┏━━

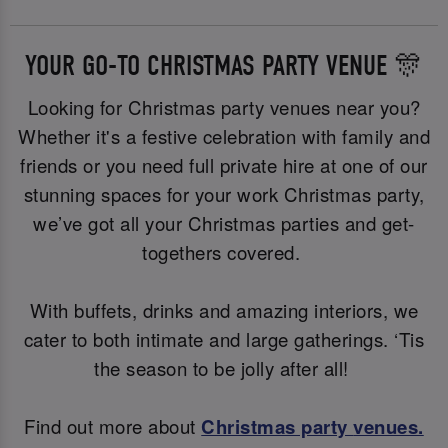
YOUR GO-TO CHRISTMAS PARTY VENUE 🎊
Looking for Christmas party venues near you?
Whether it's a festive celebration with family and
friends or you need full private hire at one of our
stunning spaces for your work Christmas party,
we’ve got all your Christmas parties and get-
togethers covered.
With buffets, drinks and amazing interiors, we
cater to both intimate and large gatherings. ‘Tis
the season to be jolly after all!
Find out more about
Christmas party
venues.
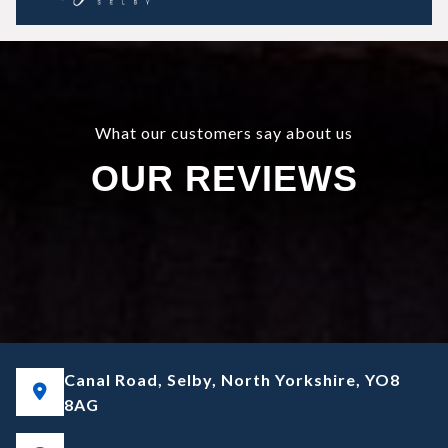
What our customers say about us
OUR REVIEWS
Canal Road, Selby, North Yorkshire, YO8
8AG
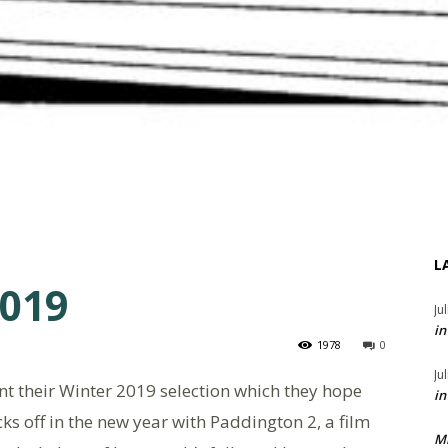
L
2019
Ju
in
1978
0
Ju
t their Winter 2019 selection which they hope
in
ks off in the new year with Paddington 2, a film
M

┗━━
┏━━

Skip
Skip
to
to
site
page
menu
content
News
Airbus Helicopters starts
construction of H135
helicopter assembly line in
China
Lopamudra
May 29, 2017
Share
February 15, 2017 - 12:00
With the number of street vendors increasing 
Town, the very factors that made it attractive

┗━━
┏━━

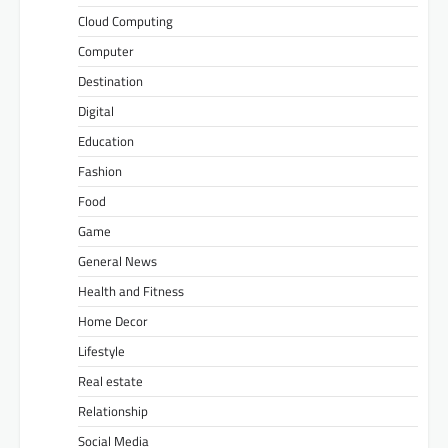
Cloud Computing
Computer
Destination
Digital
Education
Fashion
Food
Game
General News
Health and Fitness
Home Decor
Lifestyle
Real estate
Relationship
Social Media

┗━━

■ TASK DIRECTIONS: Please give the number of lines above containing "about" and nothing else.

■ YOUR RESPONSE: 2